Cléofilas is a woman who has been let down by the world, her conflict being with the socitey she lives in. She had high hopes for her new life in America with her husband, imagining a romantic life like in a telenovela. After some time, however, she realizes that her new life came with all of the heartbreak but none of the passion, and she knows she can't live that way any longer. Going home she has a realization: she can start again, and she can do it for herself. She can be happy, because she can be her own woman.

DISCUSSION QUESTION: Is Cléofilas' returning home a story of freedom, or one where she simply changes hands from one man to another?

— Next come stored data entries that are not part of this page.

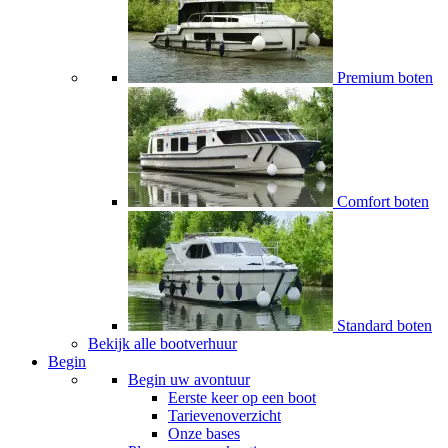
Premium boten
Comfort boten
Standard boten
Bekijk alle bootverhuur
Begin
Begin uw avontuur
Eerste keer op een boot
Tarievenoverzicht
Onze bases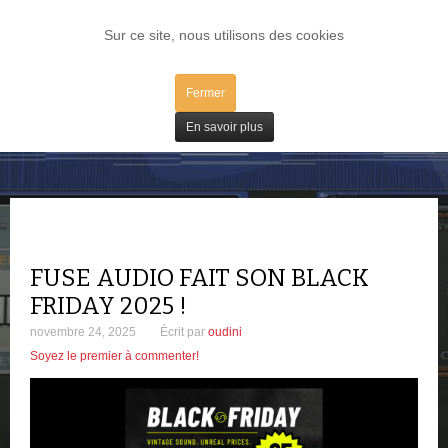
LOG IN
Sur ce site, nous utilisons des cookies
Fermer
Bons Plans
En savoir plus
FUSE AUDIO FAIT SON BLACK
FRIDAY 2025 !
novembre 24, 2025
Écrit par
oudini
Soyez le premier à commenter!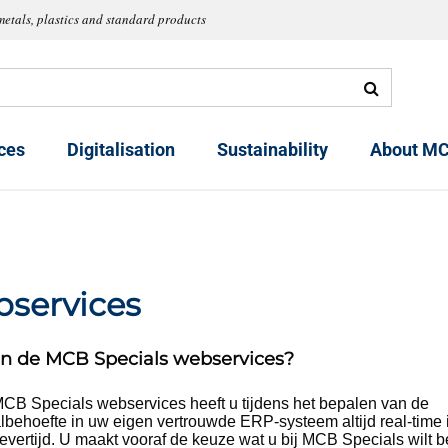
metals, plastics and standard products
ces
Digitalisation
Sustainability
About MC
services
jn de MCB Specials webservices?
CB Specials webservices heeft u tijdens het bepalen van de
lbehoefte in uw eigen vertrouwde ERP-systeem altijd real-time i
 levertijd. U maakt vooraf de keuze wat u bij MCB Specials wilt b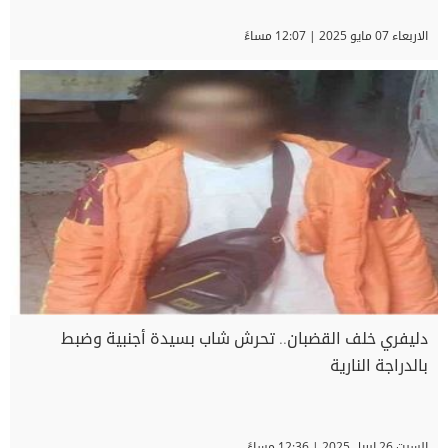
الاربعاء 07 مايو 2025 | 12:07 مساءً
دليفري خلف القضبان.. تحرش شاب بسيدة أجنبية وضبط
بالدراجة النارية
السبت 26 ابريل 2025 | 12:36 مساءً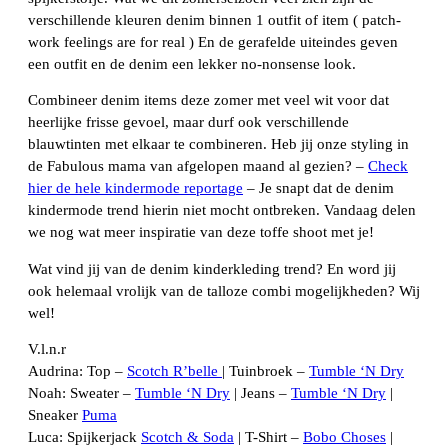
verschillende kleuren denim binnen 1 outfit of item ( patch-
work feelings are for real ) En de gerafelde uiteindes geven
een outfit en de denim een lekker no-nonsense look.
Combineer denim items deze zomer met veel wit voor dat
heerlijke frisse gevoel, maar durf ook verschillende
blauwtinten met elkaar te combineren. Heb jij onze styling in
de Fabulous mama van afgelopen maand al gezien? –
Check
hier de hele kindermode reportage
– Je snapt dat de denim
kindermode trend hierin niet mocht ontbreken. Vandaag delen
we nog wat meer inspiratie van deze toffe shoot met je!
Wat vind jij van de denim kinderkleding trend? En word jij
ook helemaal vrolijk van de talloze combi mogelijkheden? Wij
wel!
V.l.n.r
Audrina: Top –
Scotch R’belle
| Tuinbroek –
Tumble ‘N Dry
Noah: Sweater –
Tumble ‘N Dry
| Jeans –
Tumble ‘N Dry
|
Sneaker
Puma
Luca: Spijkerjack
Scotch & Soda
| T-Shirt –
Bobo Choses
|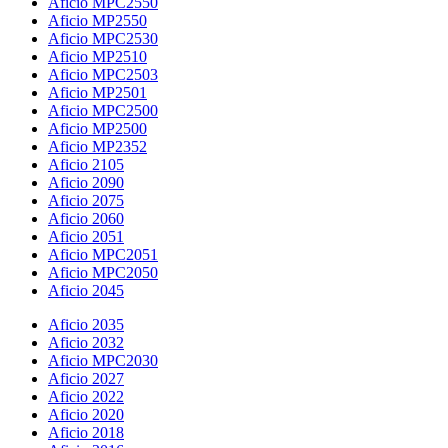
Aficio MPC2550
Aficio MP2550
Aficio MPC2530
Aficio MP2510
Aficio MPC2503
Aficio MP2501
Aficio MPC2500
Aficio MP2500
Aficio MP2352
Aficio 2105
Aficio 2090
Aficio 2075
Aficio 2060
Aficio 2051
Aficio MPC2051
Aficio MPC2050
Aficio 2045
Aficio 2035
Aficio 2032
Aficio MPC2030
Aficio 2027
Aficio 2022
Aficio 2020
Aficio 2018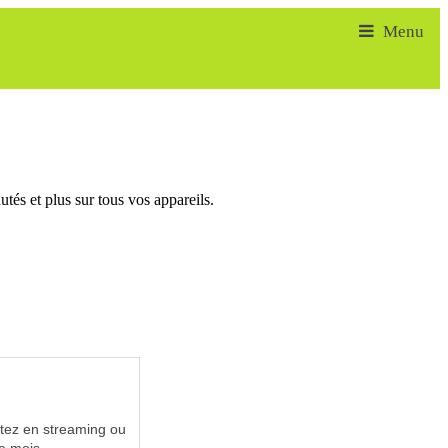
tés et plus sur tous vos appareils.
utez en streaming ou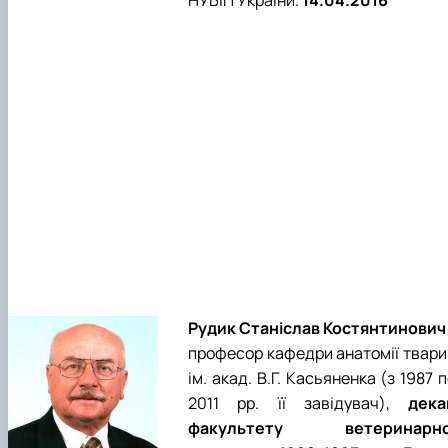
Рудик Станіслав Костянтинович 
професор кафедри анатомії твари
ім. акад. В.Г. Касьяненка (з 1987 
2011 рр. її завідувач),
дека
факультету ветеринарно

Wednesday, September 28, 2011

So, apparently, he is Joaquin.

Oh boy.

Well, for the inaugural post on this blog of mine, I have for your consideration the poem “I Am Joaquin” by the Chicano poet Rodolfo Corky Gonzalez (a name which I must say is fantastic). This poem seems to be one about conflicting cultural identities. However, before we get into this, a personal note:

Picking up this poem, I find myself with the American white person's dilemma; namely, how do I relate to this? I suppose I do have attachments to the culture I have been raised in (all hail the mighty television and his apostles the internet and consumerism) but it feels more like a preference out of comfort than any kind of pride. As for any kind of ancient heritage, I hardly know what I am (Swedish? Norwegian? I heard that I have some distant grandmother or other who was Comanche) and even if I did it has nothing to do with my life. And here I am with this poem that's just dripping with cultural identity, and I've got to figure out what to do with it. I guess I'll manage something.

So, this guy Rodolfo has a lot to say about all the different people in his complicated heritage. A good portion of it is spent naming off all of the guys who contributed in a great way to the Méjicano/Español/Latino/Chicano/whatever-he-has-decided-he-identifies-with culture, but at the same time claiming them as himself.

This certainly informed me of a lot about the culture of Mexico, but I did have a small connection to the allusions to Mexican migrant workers because I remember at least learning about this subject in high school. To be honest I was glad when I saw this mentioned in the poem, because it was something that I knew SOMETHING about. Pretty much everything else historical that was mentioned isn't really taught in the Washington state public school system.

Even so, I did find that this poem had some really great and descriptive imagery. Lines like “The altars of Moctezuma/I stained bloody red.” and “dead on the battlefield or on the barbed wire of social strife.” struck me as very visceral, so even if I couldn't relate as easily to the motivation behind the work I could still connect to it on an emotional level.

As I think about this poem, though, I can't help but come back to that idea of strong cultural identity. It's not just identity though, is it? Because I do have that, surely. What I'm having trouble connecting to is that concept of pride. Having a culture and loving it. Knowing years of history and feeling connected to it. I look back at the American Revolution and I don't feel connected to it. I know the impact that it has had on my country, but it doesn't feel significant to me on a personal level. Gonzales talks about hundreds of years worth of everything that happened in Mexico, and is that everything. He is the Aztecs. He is Cortes. He talks about “MY OWN PEOPLE” with such conviction, and I don't even know who I would call my own people.

But really... that's okay. It seems kind of empowering to connect to hundreds of years of people, but I'm fine not having that. Plus, it seems like it would be a bad idea to just decide to have that all of a sudden.

DISCUSSION QUESTION: Why would Gonzales relate to the coming together of the Spanish and Indigenous cultures, but not the coming together of the Mexican and “Anglo” cultures?